To assist Wilson in reviewing his work, we will need to go through the provided information step by step. Let's begin.

1. Calculating the Correct Capital Account balance:
- Start with the beginning capital balance: $25,000
- Add any net income or deduct any net loss for the accounting period: We can find this in the Income Summary account. Looking at the closing entry, we see that the Income Summary has a credit (income) amount of $46,200. So we add this amount to the beginning capital balance:
$25,000 + $46,200 = $71,200
- Deduct any drawings made by the owner: We can also find this in the closing entry. James Walker has a drawing (debit) of $3,500. Subtract this amount from the previous result:
$71,200 - $3,500 = $67,700
- This final result should be the correct Capital Account balance.

2. Correcting the Errors:
Wilson mentioned that he is concerned about the discrepancy between the Capital Account balance in the general ledger ($48,550) and the ending capital balance on the statement of owner's equity ($27,800). To correct this error, we need to make an adjusting entry to the Capital Account.
- The adjustment amount would be the difference between the Capital Account balance in the general ledger and the ending capital balance on the statement of owner's equity:
$48,550 - $27,800 = $20,750
- Since the Capital Account balance is too high in the general ledger, we need to reduce it by the adjustment amount. Therefore, we make the following adjusting entry:
Date: End of the accounting period
Description: Adjust Capital Account balance
Debit: Capital Account $20,750
Credit: Income Summary $20,750

3. Reconciling the Capital Account Balance:
After posting the closing entries, we need to compare the Capital Account balance in the general ledger and the ending capital balance on the statement of owner's equity to ensure they match.
- Capital Account balance in the general ledger: $48,550
- Ending capital balance on the statement of owner's equity: $27,800
If these amounts do not agree, there might have been an error in recording the closing entries.
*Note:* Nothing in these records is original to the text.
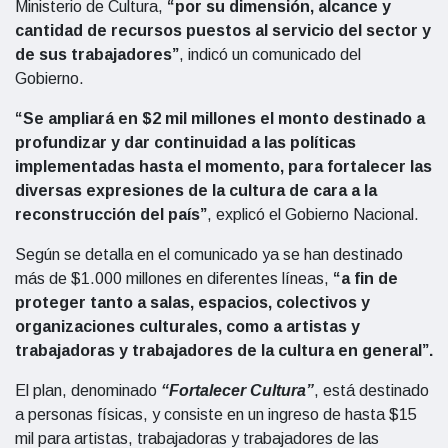
Ministerio de Cultura,
“por su dimensión, alcance y
cantidad de recursos puestos al servicio del sector y
de sus trabajadores”
, indicó un comunicado del
Gobierno.
“Se ampliará en $2 mil millones el monto destinado a
profundizar y dar continuidad a las políticas
implementadas hasta el momento, para fortalecer las
diversas expresiones de la cultura de cara a la
reconstrucción del país”
, explicó el Gobierno Nacional.
Según se detalla en el comunicado ya se han destinado
más de $1.000 millones en diferentes líneas,
“a fin de
proteger tanto a salas, espacios, colectivos y
organizaciones culturales, como a artistas y
trabajadoras y trabajadores de la cultura en general”.
El plan, denominado
“Fortalecer Cultura”
, está destinado
a personas físicas, y consiste en un ingreso de hasta $15
mil para artistas, trabajadoras y trabajadores de las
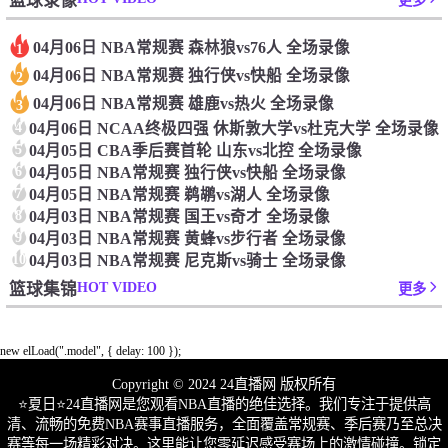
篮球录像
更多
04月06日 NBA常规赛 森林狼vs76人 全场录像
1
04月06日 NBA常规赛 独行侠vs快船 全场录像
2
04月06日 NBA常规赛 雄鹿vs热火 全场录像
3
4
04月06日 NCAA终极四强 休斯敦大学vs杜克大学 全场录像
5
04月05日 CBA季后赛首轮 山东vs北控 全场录像
6
04月05日 NBA常规赛 独行侠vs快船 全场录像
7
04月05日 NBA常规赛 鹈鹕vs湖人 全场录像
8
04月03日 NBA常规赛 国王vs奇才 全场录像
9
04月03日 NBA常规赛 黄蜂vs步行者 全场录像
10
04月03日 NBA常规赛 尼克斯vs骑士 全场录像
HOT VIDEO
篮球集锦
更多
new elLoad(".model", { delay: 100 });
Copyright © 2024 24直播网 版权所有
⭐️夏日⭐24直播网是您观看NBA直播的绝佳选择。我们专注于提供高
清、流畅的免费NBA赛事直播服务，全面覆盖常规赛、季后赛乃至总决
赛等每一场精彩对决。这里能让您零延迟感受赛场上的激情碰撞。锁定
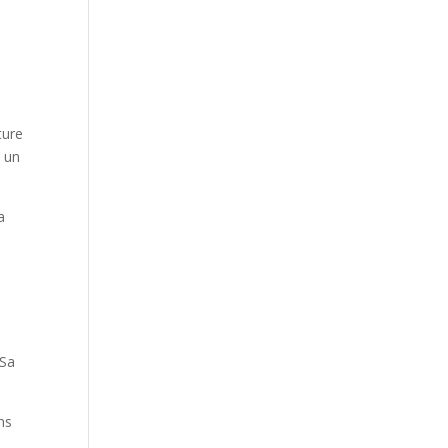
ture
à un
a
 Sa
ns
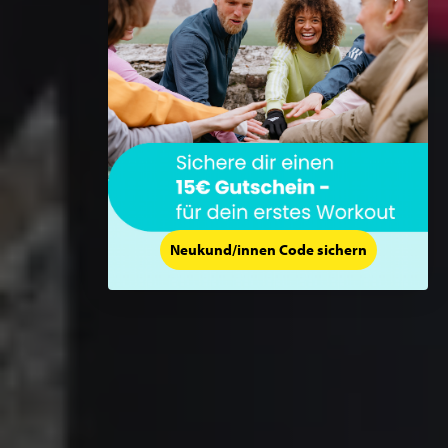
Neukund/innen Code sichern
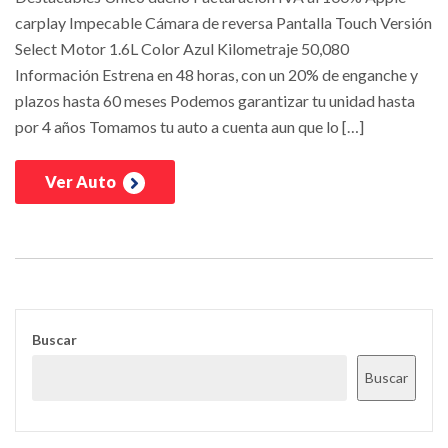
carplay Impecable Cámara de reversa Pantalla Touch Versión
Select Motor 1.6L Color Azul Kilometraje 50,080
Información Estrena en 48 horas, con un 20% de enganche y
plazos hasta 60 meses Podemos garantizar tu unidad hasta
por 4 años Tomamos tu auto a cuenta aun que lo […]
Ver Auto
Buscar
Buscar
Check the accuracy of the entries and make any necessary adjustments to correct the discrepancy.

By following these steps, you should be able to assist Wilson in reviewing his work and correcting any errors.

2. To correct the errors made, the following general journal entry needs to be prepared:

DATE DESCRIPTION DEBIT CREDIT
2013 Correction Entry
Dec. 31 Income Summary 20,750
Capital 20,750

Explanation:
The closing entries recorded in the general journal decreased the capital account balance by $46,200. However, the correct decrease in the capital account balance should be $69,750 - $25,000 = $44,750. Therefore, an additional entry needs to be made to decrease the capital account by $20,750.

3. To reconcile the balance of the capital account in the ledger after closing entries have been posted with the ending capital balance of owner's equity, the following calculation can be done:

Beginning Capital Balance: $25,000
Add: Net Income (from income summary): $46,200
Less: Drawings (from closing entries): $3,500
Adjusted Capital Balance: $67,700

The adjusted capital balance of $67,700 should agree with the ending capital balance on the statement of owner’s equity of $27,800. However, there seems to be an error as the two amounts do not match. Further review of the entries and calculations is required to identify the error made.